Denn die Erde wird erfüllt werden von der Erkenntnis der Herrlichkeit des HERRN, gleichwie die Wasser den Meeresgrund bedecken. (Hab 2,14)

Galater 4 räumt auf mit christlichen Ritualen, lange bevor es diese gab. Das Christentum als solches zeigt Strukturen einer Religion obwohl der Glaube an Jesus Christus keine Religion ist. Ist das Christentum daher eine Irrlehre?

Auch wenn Gott allen Menschen seine Gnade ganz ohne Bedingungen anbietet, wird man nicht als erwachsener Christ geboren. Wenn wir das Verhalten vieler Christen im Alltag beobachten, sehen wir, dass manch ein Christ niemals erwachsen wird. Insofern ist es sinnvoll, die Entwicklung eines Menschen zum mündigen Christen mit Regeln und Ritualen zu strukturieren. Erziehung ist eine Notwendigkeit. In der Frühphase des Christentums war sicherlich auch Umerziehung von Götzenreligionen eine Triebfeder, woraus sich begründen lässt, warum sich die christlichen Feste mehr an den heidnischen Traditionen orientiert, denn am jüdischen Jahreskreis.

Dennoch muss uns bei jedem Schritt innerhalb dieser Strukturen klar sein: Es handelt sich bei der christlichen Tradition – sei es nach katholischer, evangelischer oder irgendeiner anderen Lesart – nur um ein von Menschen geschaffenes Bildnis, das auf die eine Wahrheit, auf Jesus Christus hinweist. Religionslehre in der Schule ist daher auch niemals Erziehung zum Glauben, der nur von Gott geschenkt werden kann, sie hat den Zweck, die Heranwachsenden mit den religiösen Traditionen und ihren Hintergründen vertraut zu machen. In Zeiten, in denen die Frohe Botschaft nicht mehr automatisch innerhalb der Familien verkündet wird, in denen die Einzelnen also nicht mehr ihre Verantwortung, ihre Berufung zum Priestertum annehmen, halte ich daher die Religionslehre für ein wichtiges Fach – auch wenn es von den allermeisten Kindern und deren Eltern gewiss anders gesehen wird, zum Leidwesen vieler gestresster Religionslehrer.

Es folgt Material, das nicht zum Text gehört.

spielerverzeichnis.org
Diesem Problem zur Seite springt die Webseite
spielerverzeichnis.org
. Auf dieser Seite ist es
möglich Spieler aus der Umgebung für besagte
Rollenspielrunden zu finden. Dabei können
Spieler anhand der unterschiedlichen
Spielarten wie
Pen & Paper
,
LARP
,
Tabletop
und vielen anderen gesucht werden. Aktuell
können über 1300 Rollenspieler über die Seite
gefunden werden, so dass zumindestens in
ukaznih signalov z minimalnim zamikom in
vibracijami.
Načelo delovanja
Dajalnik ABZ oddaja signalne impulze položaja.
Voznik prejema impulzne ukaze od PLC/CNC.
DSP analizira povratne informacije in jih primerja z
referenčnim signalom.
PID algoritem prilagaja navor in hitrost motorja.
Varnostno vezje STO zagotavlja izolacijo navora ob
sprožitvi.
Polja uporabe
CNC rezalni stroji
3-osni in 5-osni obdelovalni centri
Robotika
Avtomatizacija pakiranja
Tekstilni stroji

Trotzdem: Religionslehre lehrt nur die Religion und das ist nur dann sinnvoll, wenn die Religion zur Freiheit im Glauben erzieht, also bestrebt ist, sich selbst überflüssig zu machen. Die Kirche ist der Leib Christi und sie schart sich einzig um ihr Herz, das ist Jesus niemand und nichts sonst. Wenn das aus den Strukturen heraus absolut klar und unmissverständlich ist, dann ist die christliche Religion ein äußerst nützliches Hilfsmittel und keine Irrlehre. In vielen Entwicklungen der letzten beiden Jahrtausende sehe ich aber durchaus eine Gefahr, dass Menschen versuchen, die christliche Religion als Ersatz für den christlichen Glauben zu etablieren. Zu oft wird der „Glaube an die christliche Kirche“ (Apostolisches Glaubensbekenntnis) nicht mehr als Glaube an den Leib Christi, in dem alle Gläubigen durch ihren Glauben mit Christus vereint sind, sondern in den Äußerungen und Handlungen als Glaube an die Strukturen, Traditionen und Rituale der kirchlichen Organisationen dargestellt. Dieser Teil ist Irrlehre und Paulus hat bereits im Jahr 50 davor gewarnt.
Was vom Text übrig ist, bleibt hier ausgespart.